If you predict a crisis for long enough you are bound to eventually be right. But with the risk of a major acceleration of the trade war very high, and with China possessing very limited means to re-stimulate its economy, the risk of the housing bubble going pop by the end of this year cannot be entirely discounted.
Or, and I see this as more likely, we have to get used to air merely seeping out of the bubble. This would in itself have a major negative effect on chemicals demand as house price inflation slowed down and as some property developers went bust.
Confidence is a crucial factor in housing sales. You are not going to buy a house when you are worried about the economic future.

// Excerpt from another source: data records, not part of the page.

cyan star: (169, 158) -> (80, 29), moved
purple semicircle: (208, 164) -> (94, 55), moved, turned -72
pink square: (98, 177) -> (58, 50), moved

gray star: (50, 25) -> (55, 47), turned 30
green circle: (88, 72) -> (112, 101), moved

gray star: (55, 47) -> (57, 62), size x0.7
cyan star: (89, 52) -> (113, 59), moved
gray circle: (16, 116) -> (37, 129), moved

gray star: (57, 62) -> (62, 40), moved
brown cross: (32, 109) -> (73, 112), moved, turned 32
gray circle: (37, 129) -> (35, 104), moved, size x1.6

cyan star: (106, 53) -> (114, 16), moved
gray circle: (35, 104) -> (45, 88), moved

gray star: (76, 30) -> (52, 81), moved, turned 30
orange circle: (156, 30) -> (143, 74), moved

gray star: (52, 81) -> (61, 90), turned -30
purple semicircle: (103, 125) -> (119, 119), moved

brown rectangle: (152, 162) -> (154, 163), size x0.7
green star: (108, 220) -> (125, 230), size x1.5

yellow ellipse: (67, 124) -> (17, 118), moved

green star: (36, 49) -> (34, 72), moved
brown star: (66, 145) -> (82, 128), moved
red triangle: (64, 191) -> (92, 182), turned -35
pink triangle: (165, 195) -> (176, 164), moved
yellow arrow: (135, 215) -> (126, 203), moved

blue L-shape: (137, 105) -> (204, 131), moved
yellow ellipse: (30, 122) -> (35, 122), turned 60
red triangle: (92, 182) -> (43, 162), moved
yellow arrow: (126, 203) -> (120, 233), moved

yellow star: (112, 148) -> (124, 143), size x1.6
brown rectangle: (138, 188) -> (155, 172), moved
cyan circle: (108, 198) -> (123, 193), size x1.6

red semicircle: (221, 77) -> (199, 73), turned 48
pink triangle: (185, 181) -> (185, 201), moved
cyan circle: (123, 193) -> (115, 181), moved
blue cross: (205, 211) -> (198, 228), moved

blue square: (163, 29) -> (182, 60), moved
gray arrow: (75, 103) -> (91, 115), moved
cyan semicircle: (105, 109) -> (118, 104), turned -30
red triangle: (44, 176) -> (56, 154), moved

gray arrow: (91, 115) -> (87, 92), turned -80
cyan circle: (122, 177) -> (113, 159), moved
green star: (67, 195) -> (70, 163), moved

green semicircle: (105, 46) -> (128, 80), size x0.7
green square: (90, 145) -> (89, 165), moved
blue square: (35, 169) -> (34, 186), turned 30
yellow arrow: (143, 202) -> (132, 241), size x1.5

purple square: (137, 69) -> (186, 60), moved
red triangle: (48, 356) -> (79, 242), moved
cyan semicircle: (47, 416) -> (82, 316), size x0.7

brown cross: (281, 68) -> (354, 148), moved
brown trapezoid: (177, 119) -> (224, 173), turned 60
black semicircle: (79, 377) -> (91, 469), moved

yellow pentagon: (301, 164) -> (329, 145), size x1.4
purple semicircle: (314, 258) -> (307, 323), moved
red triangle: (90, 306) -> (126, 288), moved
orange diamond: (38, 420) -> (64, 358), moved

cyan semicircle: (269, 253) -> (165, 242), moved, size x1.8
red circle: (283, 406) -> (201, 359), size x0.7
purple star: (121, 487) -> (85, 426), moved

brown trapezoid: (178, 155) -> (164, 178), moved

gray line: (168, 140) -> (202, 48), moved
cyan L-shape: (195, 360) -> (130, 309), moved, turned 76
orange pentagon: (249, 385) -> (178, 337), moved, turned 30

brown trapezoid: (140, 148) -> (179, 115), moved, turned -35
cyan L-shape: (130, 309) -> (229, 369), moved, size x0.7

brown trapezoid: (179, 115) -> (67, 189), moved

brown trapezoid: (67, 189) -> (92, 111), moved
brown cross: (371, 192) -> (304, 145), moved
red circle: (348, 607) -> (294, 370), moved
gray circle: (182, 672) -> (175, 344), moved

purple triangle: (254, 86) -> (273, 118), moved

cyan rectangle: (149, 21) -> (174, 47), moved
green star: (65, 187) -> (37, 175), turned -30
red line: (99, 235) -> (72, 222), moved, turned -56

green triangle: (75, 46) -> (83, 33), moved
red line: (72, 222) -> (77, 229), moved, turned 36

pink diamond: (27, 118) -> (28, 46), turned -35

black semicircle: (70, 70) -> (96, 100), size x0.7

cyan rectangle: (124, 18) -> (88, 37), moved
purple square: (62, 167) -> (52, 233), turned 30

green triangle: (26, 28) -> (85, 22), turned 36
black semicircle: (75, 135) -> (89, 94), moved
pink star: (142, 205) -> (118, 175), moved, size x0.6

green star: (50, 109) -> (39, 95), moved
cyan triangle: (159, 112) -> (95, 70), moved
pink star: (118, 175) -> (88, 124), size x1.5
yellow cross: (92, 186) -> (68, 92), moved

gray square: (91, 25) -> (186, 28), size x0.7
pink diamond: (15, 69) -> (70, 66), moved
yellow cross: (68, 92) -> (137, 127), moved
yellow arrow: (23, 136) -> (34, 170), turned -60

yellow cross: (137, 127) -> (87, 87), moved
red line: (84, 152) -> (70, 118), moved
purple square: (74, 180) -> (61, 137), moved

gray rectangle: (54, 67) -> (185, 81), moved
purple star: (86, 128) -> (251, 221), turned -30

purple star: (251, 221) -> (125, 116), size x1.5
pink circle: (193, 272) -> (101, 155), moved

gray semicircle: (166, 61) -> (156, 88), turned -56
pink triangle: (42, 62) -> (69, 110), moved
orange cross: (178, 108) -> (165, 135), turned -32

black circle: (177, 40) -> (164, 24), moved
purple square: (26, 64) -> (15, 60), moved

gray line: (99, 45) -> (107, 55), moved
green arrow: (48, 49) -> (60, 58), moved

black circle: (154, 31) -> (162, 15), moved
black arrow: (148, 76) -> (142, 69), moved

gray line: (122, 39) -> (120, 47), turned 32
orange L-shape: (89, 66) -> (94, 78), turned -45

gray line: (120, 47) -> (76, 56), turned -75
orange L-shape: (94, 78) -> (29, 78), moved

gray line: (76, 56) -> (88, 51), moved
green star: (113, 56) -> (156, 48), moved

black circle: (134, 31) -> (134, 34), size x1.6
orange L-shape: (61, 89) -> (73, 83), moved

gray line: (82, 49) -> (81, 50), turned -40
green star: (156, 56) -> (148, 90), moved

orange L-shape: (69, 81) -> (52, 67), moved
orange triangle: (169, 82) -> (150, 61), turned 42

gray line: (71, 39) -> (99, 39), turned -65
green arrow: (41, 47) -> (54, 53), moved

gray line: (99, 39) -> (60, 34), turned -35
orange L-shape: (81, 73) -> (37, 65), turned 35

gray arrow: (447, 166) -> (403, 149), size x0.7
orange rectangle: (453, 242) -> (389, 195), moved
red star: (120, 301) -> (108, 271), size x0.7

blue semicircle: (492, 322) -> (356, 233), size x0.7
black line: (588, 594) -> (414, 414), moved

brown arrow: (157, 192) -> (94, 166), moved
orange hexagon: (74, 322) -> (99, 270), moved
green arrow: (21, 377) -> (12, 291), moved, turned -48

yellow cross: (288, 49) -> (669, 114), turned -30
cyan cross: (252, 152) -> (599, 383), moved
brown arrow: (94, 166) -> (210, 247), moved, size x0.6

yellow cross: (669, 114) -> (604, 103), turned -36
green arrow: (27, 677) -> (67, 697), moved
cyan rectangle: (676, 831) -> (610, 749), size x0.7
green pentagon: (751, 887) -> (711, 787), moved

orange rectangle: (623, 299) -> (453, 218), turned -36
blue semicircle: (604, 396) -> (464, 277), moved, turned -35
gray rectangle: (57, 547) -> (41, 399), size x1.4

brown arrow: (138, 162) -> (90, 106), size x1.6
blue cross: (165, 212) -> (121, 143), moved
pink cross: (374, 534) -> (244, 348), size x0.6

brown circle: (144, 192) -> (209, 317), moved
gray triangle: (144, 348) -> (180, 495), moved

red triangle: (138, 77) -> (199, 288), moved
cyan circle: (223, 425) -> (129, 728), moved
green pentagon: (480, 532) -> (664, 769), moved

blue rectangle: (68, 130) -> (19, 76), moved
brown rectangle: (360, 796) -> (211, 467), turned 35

And when you buy a house, which in itself contains a lot of chemicals and polymers, you are also more likely to buy a shiny new auto to sit outside your brand-new home.
You will also want to equip your home with a washing machine, a refrigerator and TV etc. All of these finished goods again of course contain lots of chemicals and polymers. China’s auto sales were down by a shockingly-bad 16.4% in May, the biggest-ever monthly decline.
We next need to obviously consider how quickly the air will seep out of the bubble. Very rapidly of the Trump/Xi meeting results in no deal, with, as I said, a tail risk of an outright property crisis.
I think it’s more probable that Trump will drag the trade war out to closer to next year’s presidential election. He will then come to an arrangement with China in order to order to gain the maximum electoral benefit.
But let’s instead assume that I am wrong and a deal is done at the G20. We still have to accept these two things:
- The scale of China’s debt bubble makes the same levels of property inflation, and so wealth creation, that we have seen since 2009 simply impossible.
- Demographics also make this impossible. China is running out of enough young people to maintain property inflation at recent levels. Old people already own most of what they need, including houses.
Quantifying the impact on chemicals
One of the dangerous weaknesses of the Chinese infrastructure-led growth model is the heavy indebtedness of provincial governments because of their post-2008 spending binge on bridges, roads and new factories etc.
Most of this spending was paid for by land sales. If land sales slowdown so will spending on infrastructure. This will be especially bad for China’s poorer inland provinces and their “catch-up” growth ambitions.
Data from the same Aviva report also show that some 12% of China’s overall GDP growth is directly dependent on the property sector, never mind the knock-on benefits of higher autos, washing machine and kitchenware etc. sales that can accompany the purchase of a new home.
When these secondary effects are taken into account, such as the effects on steel, cement and retail sales, this rises to 20% of GDP.
Clearly, we must therefore conduct research into the exposure of chemicals demand to the housing sector. It is bound to be huge. As with the global GDP exposure I quoted earlier, we then need to put this into the context of the exposure of the global chemicals industry to a significant slowdown in the Chinese economy.
I will later on provide some estimates of the downsides for both Chinese and global chemicals demand under several scenarios or the Chinese property sector.
Meanwhile. take a close look at the chart at the beginning of this blog post. What you can see is our business as usual as usual estimates of Chinese demand growth for a group of polymers, the growth of which are directly or indirectly tied to real estate.
We expect moderating demand growth for these polymers in China in 2019- 2025 because of a maturing economy, but no collapse in growth.
A collapse does however need to be planned for in the event of the property bubble exploding, along with no collapse but a sharper-than-expected slowdown.